Customer Experience Management, also known as UX, is an increasingly popular way to navigate and expand a business’s consumer base. In a nutshell, Customer Experience Management looks at the total experience of the consumer on a business’s website. It looks at how the consumer views the homepage or storefront, how easy it is to navigate the website as a whole with different browsers, ease of contacting the company, brand recognition and purchasing steps. It also goes beyond this and also encompasses the likelihood that the consumer will return to the site, recommend the site, talk about it on social network mediums and their loyalty to the brand.
Understanding the consumer on this level has a lot less to do with technology, and much more to do with strategy. Companies are realizing that their consumer base is as broad as the World Wide Web, but it is the consumer’s attention that needs to be grabbed and held on to. There is immense competition on the internet. It takes strategic moves to get the consumers attention long enough to get them to click on the website, and browse around. If the website is not user friendly, suffers from ecommerce failures, or is not compatible with all browsers, the customer will get frustrated, leave, and most likely never return to that particular site.
Part of Customer Experience Management is controlling that environment. Making sure that all the technology, like the servers, are up to date and can handle the influx of consumers to a website if a popular promotion is announced. It is also measuring the relevancy of online offers to the consumer base, relevancy of content posted on the company’s webpage, and how engaging the site is. Utilizing social media is another factor, but this also entails measuring its effectiveness to online campaigns.
Another key part of Customer Experience Management is listening to the consumer. Receiving consumer feedback and using that information to tailor the consumers experience is part of the process. The company can use that information to create improved products or better service of their products. Then the revision is tracked to see if the improvements are driving more consumers to their site, and whether more products are being purchased. Those changes may also increase brand awareness as well as loyalty. All of the above equals to greater profits to the company.

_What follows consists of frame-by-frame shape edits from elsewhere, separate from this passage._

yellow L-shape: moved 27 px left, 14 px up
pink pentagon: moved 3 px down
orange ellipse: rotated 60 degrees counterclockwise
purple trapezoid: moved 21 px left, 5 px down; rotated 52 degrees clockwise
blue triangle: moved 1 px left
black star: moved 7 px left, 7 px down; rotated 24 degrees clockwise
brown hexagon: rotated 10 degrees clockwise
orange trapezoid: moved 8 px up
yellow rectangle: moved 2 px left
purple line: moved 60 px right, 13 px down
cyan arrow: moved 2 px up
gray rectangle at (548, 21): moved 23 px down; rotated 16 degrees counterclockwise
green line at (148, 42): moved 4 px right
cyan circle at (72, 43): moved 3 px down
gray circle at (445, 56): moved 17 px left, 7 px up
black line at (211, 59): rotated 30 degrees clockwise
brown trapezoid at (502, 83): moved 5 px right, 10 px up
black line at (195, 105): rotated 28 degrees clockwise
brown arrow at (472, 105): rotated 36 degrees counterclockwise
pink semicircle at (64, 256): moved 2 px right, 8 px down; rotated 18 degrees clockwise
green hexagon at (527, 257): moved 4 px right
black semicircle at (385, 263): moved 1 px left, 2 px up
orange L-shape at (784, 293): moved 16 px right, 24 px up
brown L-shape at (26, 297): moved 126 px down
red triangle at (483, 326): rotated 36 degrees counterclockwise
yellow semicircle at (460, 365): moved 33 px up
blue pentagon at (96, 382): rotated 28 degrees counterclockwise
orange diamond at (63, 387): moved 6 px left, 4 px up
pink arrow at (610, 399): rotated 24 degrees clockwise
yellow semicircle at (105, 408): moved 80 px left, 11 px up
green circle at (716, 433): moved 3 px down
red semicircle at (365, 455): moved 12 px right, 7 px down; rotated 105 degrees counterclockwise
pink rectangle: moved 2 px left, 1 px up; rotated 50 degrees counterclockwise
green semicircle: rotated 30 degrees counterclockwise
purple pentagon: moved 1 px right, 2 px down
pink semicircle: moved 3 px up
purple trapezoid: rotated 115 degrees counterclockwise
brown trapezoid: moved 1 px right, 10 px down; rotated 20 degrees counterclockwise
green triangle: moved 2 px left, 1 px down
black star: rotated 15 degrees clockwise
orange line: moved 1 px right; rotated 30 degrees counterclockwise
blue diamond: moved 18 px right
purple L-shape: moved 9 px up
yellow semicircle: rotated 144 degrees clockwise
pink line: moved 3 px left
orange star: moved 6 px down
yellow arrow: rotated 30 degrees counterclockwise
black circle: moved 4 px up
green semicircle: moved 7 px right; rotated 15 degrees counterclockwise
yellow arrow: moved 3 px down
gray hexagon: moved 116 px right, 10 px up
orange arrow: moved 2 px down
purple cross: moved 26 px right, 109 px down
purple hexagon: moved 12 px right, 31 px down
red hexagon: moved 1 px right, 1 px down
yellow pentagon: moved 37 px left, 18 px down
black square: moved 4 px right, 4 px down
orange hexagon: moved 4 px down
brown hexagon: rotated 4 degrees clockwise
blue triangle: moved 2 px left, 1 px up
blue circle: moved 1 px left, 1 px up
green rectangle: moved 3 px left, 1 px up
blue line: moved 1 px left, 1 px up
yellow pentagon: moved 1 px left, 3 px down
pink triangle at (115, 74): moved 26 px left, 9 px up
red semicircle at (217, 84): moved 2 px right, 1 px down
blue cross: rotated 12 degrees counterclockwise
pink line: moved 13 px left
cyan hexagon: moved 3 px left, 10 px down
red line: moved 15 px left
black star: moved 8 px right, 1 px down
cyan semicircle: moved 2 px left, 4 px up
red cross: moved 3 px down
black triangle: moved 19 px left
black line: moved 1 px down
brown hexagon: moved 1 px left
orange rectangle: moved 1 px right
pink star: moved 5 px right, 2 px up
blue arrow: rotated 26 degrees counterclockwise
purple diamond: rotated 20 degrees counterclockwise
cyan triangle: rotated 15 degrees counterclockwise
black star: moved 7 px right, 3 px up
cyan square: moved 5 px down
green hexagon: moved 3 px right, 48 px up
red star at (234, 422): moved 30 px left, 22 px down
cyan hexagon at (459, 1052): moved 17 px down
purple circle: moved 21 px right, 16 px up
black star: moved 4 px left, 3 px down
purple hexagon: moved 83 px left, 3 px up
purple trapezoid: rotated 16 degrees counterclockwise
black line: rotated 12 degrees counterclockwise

Understanding the total customer experience and management of that information can increase a company’s relevancy to consumer searches, bringing them closer to the coveted top ranking in popular browsers. This is because by listening to what the consumer has to say about a company’s website or product and making appropriate changes increases the popularity of the site. If a website is easy to navigate on someone’s cell phone as much as it is on their home computer, they are more apt to return to that site. People share their bad and good experiences on social network sites each day. If the product is more consumer driven because the company has made improvements based off of valuable feedback, loyalty to both the product and the company will shine through. Because the online world is so vast, it is imperative to look at this information to increase a company’s consumer base.